And just to pay attention to a few critical illnesses,
as we think about treatment of mild to moderate pain,
one is gastric ulcers.
There was a classic study that performed
endoscopy on patients who have been taking NSAIDs,
they found that there was some evidence
of gastric ulceration in 30% of those patients.
Those aren't usually serious
gastric ulcers that produce symptoms,
but nonetheless we always have
to be aware of chronic NSAID use
and the risk for a gastrointestinal ulcer
and gastrointestinal bleeding.
There is two opposing trends.
First of all, H. pylori has been more
recognized and now more is being treated.
So, that's driving the rate of peptic ulcers down.
However, more people are using
NSAIDs on a chronic basis,
particularly older adults
who are already at risk for ulcer.
That's driving the risk of ulcers up.
So, overall, the prevalence of
ulcers has remained about the same.
They account for up to 2.5% of all admissions.
But if you talk to patients and ask them,
has a doctor ever told you had
peptic ulcer in the past?
About 10% will say that
they had that diagnosis in the past.
So, there’s a disconnect there between admissions and
a broader number of patients who've been diagnosed with PUD.
Risk factors for peptic ulcer include older age,
low educational attainment, low family income,
history of smoking and, as I mentioned,
chronic NSAID use.
And the one I think we can do most
about as clinicians is chronic NSAID use.
What about kidney disease?
So, there is a link between
NSAID use and kidney disease,
but that doesn’t mean that if you're a 28-year-old
playing basketball and you sprain your wrist
and you take ibuprofen for
a week that you’re going to have
a significantly increased risk of kidney disease.

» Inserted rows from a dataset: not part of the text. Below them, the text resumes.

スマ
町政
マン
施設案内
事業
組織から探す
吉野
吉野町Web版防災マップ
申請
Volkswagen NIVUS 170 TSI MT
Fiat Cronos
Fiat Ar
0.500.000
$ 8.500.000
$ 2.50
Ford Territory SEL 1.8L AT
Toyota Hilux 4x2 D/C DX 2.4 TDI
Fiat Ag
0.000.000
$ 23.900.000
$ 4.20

That's not going to happen.
Young healthy people,
it’s pretty safe to take intermittent NSAIDs.
However, among patients who are over 65,
taking NSAIDs, instead of acetaminophen,
is associated with 34% increase
in the risk of renal impairment,
and that is dramatically increased
if coronary artery disease is also present.
So, really, be cognizant of older adults
and adults with comorbid conditions that are
frequently associated with kidney disease.
NSAIDs can really do damage to
the kidney in those patients.
What about coronary heart disease?
So, this is a study of nearly 62,000 adults,
all of whom had a first-time
So, mostly men, mostly older, as you'd expect.
And so, what they're looking for here were two rates.
Among those patients with a myocardial infarction,
what were the rates of bleeding
among those who did and did not
receive an NSAID after their myocardial infarction?
What were the rate of cardiovascular events
among those who did and did not receive an NSAID?
And so, what they found not shockingly,
their bleeding is in green here,
that there was about twofold risk
in the risk of bleeding among patients with -- who received
an NSAID and had a history of myocardial infarction,
but there was also a 40% increase in the rate of recurrent
cardiovascular events associated with NSAID use as well.
So, this makes it appear that
NSAIDs may promote a higher risk of repeat cardiovascular
events among patients with known myocardial infarction.